→ DATA RECORDS
--
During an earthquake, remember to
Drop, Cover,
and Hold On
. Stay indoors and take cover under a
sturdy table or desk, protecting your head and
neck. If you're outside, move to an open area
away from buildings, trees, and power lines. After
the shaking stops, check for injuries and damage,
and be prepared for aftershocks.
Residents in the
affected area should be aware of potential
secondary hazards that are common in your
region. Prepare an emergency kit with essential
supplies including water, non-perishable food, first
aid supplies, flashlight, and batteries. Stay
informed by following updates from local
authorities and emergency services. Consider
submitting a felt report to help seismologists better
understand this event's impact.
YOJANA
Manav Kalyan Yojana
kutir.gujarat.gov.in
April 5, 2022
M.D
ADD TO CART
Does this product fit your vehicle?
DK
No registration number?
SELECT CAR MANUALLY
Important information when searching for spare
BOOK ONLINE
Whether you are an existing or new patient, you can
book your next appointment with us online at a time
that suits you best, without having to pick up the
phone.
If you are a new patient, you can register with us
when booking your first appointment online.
--
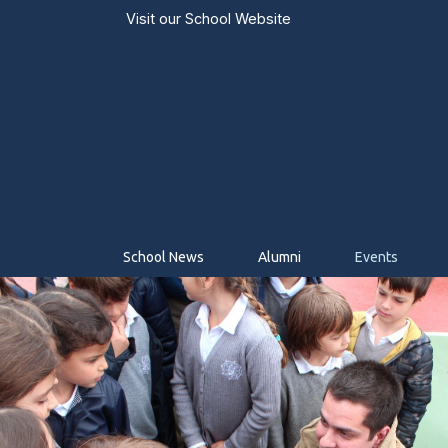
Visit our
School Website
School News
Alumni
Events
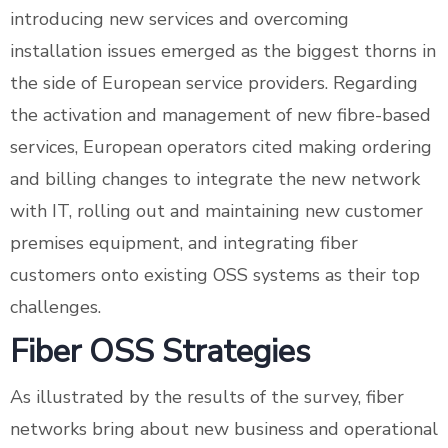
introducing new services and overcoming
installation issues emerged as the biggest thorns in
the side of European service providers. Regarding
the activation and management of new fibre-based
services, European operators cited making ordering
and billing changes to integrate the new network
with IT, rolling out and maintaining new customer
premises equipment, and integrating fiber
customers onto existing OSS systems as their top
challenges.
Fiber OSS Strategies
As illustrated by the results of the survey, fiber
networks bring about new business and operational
--
→ WHAT YOU WILL DO
List all lines above in which the string "services" appears.

→ ANSWER
authorities and emergency services. Consider
introducing new services and overcoming
services, European operators cited making ordering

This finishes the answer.